Teradata Package for R Function Reference | 17.20 - ReadNOS - Teradata Package for R - Look here for syntax, methods and examples for the functions included in the Teradata Package for R.

Teradata® Package for R Function Reference

Deployment
VantageCloud
VantageCore
Edition
Enterprise
IntelliFlex
VMware
Product
Teradata Package for R
Release Number
17.20
Published
March 2024
ft:locale
en-US
ft:lastEdition
2024-05-03
dita:id
TeradataR_FxRef_Enterprise_1720
lifecycle
latest
Product Category
Teradata Vantage

ReadNOS

Description

td_read_nos_sqle() function enables access to external files in JSON , CSV, or Parquet format.
User connected to Vanatge must have must have the EXECUTE FUNCTION privilege on TD_SYSFNLIB.READ_NOS.

Usage

  td_read_nos_sqle (
      data = NULL,
      location = NULL,
      authorization = NULL,
      return.type = "NOSREAD_RECORD",
      sample.perc = 1.0,
      stored.as = "TEXTFILE",
      scan.pct = NULL,
      manifest = FALSE,
      table.format = NULL,
      row.format = NULL,
      header = TRUE,
      ...
  )

Arguments

data

Optional Argument.
Specifies the input tbl_teradata.
Types: tbl_teradata

location

Optional Argument.
Specifies the location value, which is a Uniform Resource Identifier (URI) pointing to the data in the external object storage system.
The location value includes the following components:

  • Amazon S3:
    "/connector/bucket.endpoint/[key_prefix]".

  • Azure Blob storage and Azure Data Lake Storage Gen2:
    "/connector/container.endpoint/[key_prefix]".

  • Google Cloud Storage:
    "/connector/endpoint/bucket/[key_prefix]".

The following fields explain each component of location value:

  • connector:
    Identifies the type of external storage system where the data is located.
    Teradata requires the storage location to start with the following for all external storage locations:

    • Amazon S3 storage location must begin with /S3 or /s3

    • Azure Blob storage location (including Azure Data Lake Storage Gen2 in Blob Interop Mode) must begin with /AZ or /az.

    • Google Cloud Storage location must begin with /GS or /gs.

  • storage-account:
    Used by Azure.

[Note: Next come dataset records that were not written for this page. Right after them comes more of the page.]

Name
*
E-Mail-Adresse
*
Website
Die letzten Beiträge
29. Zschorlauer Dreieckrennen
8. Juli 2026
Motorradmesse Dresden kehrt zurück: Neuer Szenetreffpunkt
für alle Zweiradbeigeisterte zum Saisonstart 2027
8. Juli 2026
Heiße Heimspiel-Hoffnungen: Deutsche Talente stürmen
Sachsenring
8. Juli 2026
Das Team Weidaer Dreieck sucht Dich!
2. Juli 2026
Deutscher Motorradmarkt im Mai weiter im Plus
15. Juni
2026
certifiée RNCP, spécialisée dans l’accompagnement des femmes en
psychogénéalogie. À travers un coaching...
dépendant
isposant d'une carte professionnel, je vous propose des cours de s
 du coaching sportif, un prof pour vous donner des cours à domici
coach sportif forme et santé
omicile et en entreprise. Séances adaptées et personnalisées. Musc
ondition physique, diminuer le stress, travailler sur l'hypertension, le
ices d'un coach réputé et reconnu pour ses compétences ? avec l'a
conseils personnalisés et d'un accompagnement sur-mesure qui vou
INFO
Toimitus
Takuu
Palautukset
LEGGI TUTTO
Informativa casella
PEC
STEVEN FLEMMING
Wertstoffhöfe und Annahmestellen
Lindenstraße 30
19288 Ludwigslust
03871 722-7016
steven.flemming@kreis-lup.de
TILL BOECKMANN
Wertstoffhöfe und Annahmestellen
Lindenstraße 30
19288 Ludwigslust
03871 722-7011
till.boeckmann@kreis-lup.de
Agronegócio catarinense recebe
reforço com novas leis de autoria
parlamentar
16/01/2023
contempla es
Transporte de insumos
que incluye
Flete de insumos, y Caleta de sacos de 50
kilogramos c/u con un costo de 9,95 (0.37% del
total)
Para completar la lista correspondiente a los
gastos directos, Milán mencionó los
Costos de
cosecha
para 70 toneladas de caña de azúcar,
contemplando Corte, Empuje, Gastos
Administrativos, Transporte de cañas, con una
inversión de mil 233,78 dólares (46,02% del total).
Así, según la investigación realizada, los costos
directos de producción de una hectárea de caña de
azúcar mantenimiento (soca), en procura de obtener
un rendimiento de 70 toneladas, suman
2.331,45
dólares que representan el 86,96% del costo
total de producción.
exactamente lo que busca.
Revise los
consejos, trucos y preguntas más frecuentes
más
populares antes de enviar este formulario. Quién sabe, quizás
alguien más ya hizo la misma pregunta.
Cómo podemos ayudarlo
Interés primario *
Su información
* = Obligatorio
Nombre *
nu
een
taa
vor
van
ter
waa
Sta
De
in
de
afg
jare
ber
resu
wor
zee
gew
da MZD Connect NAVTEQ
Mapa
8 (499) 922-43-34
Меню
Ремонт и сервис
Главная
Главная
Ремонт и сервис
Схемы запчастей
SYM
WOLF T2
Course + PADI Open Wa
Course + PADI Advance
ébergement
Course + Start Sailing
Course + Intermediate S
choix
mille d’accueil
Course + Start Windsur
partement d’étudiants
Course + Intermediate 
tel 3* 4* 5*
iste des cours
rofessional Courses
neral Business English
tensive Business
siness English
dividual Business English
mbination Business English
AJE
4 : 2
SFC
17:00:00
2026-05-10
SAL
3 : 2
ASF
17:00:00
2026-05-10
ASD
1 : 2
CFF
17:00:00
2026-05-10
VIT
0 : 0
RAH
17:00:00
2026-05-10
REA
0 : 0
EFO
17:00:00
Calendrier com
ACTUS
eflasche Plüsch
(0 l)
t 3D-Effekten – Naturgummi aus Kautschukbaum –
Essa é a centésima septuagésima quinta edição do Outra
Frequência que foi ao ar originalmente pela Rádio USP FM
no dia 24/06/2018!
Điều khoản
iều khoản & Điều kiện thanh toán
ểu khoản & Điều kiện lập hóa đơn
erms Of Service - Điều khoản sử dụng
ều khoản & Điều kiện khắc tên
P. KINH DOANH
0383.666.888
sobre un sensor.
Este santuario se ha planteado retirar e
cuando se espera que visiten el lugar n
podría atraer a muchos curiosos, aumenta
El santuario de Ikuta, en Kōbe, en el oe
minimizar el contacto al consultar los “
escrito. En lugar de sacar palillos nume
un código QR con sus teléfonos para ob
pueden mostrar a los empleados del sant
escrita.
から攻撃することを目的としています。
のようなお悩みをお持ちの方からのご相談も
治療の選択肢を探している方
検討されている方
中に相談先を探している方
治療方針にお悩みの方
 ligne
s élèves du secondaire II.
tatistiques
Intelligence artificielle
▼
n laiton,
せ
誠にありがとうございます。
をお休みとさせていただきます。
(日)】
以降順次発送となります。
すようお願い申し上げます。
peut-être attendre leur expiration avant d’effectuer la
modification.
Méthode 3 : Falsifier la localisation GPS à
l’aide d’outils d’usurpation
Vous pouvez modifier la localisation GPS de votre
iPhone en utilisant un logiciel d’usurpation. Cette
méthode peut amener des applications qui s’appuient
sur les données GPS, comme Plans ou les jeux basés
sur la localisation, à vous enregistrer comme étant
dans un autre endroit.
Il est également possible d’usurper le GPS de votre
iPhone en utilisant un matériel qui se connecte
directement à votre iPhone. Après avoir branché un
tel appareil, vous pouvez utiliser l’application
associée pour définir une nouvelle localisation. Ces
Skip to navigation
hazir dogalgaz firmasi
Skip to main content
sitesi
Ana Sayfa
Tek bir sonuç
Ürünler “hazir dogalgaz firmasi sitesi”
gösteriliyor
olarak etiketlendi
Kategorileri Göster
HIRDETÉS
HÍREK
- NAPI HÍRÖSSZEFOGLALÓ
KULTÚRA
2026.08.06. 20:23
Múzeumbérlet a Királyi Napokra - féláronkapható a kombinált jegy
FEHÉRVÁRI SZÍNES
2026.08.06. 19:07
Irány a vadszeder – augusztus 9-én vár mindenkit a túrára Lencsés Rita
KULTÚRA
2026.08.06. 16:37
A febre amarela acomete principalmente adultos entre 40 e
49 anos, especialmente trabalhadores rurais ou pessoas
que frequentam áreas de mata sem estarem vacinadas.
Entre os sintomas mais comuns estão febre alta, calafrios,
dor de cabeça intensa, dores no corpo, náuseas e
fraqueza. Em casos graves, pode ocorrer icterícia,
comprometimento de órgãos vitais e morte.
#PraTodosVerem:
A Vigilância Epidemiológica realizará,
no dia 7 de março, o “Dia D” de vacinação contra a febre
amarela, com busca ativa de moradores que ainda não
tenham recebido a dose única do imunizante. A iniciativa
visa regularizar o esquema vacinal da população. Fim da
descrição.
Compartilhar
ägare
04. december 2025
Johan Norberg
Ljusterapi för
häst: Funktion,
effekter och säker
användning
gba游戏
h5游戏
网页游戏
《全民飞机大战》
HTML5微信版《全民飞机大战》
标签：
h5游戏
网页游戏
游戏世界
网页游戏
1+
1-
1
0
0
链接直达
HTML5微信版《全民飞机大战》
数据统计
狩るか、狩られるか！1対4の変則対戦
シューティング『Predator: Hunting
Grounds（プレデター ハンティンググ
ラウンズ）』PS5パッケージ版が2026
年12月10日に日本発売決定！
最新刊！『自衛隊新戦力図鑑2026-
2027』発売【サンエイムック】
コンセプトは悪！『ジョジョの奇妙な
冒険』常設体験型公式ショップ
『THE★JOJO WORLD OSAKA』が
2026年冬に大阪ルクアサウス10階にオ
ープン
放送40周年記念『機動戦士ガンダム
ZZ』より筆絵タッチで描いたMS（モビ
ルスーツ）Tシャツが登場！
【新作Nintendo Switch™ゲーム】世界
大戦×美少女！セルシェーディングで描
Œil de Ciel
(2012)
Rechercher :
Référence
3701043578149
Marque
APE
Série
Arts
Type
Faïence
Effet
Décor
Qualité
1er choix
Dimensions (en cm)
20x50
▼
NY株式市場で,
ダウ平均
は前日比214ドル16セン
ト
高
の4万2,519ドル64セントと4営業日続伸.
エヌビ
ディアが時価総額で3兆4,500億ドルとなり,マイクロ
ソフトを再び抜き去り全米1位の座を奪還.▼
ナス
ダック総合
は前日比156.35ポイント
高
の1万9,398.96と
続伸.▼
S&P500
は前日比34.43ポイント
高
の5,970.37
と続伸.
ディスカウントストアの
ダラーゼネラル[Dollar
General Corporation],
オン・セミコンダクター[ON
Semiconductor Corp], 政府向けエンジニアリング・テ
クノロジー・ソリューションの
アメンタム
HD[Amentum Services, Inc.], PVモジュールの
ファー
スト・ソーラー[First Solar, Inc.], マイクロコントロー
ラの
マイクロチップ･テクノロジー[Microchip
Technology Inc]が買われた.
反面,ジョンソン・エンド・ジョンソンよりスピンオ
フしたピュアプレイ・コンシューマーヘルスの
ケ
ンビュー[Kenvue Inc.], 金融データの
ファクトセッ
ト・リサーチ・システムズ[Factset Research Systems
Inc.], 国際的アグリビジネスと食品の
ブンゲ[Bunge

The Azure storage account contains your Azure storage data objects.

  • endpoint:
    A URL that identifies the system-specific entry point for the external object storage system.

  • bucket (Amazon S3, Google Cloud Storage) or container (Azure Blob storage and Azure Data Lake Storage Gen2):
    A container that logically groups stored objects in the external storage system.

  • key_prefix:
    Identifies one or more objects in the logical organization of the bucket data. Because it is a key prefix, not an actual directory path, the key prefix may match one or more objects in the external storage. For example, the key prefix "/fabrics/cotton/colors/b/" would match objects "/fabrics/cotton/colors/blue", "/fabrics/cotton/colors/brown", and "/fabrics/cotton/colors/black". If there are organization levels below those, such as "/fabrics/cotton/colors/blue/shirts", the same key prefix would gather those objects too.
    Note:

    • Vantage validates only the first file it encounters from the location key prefix.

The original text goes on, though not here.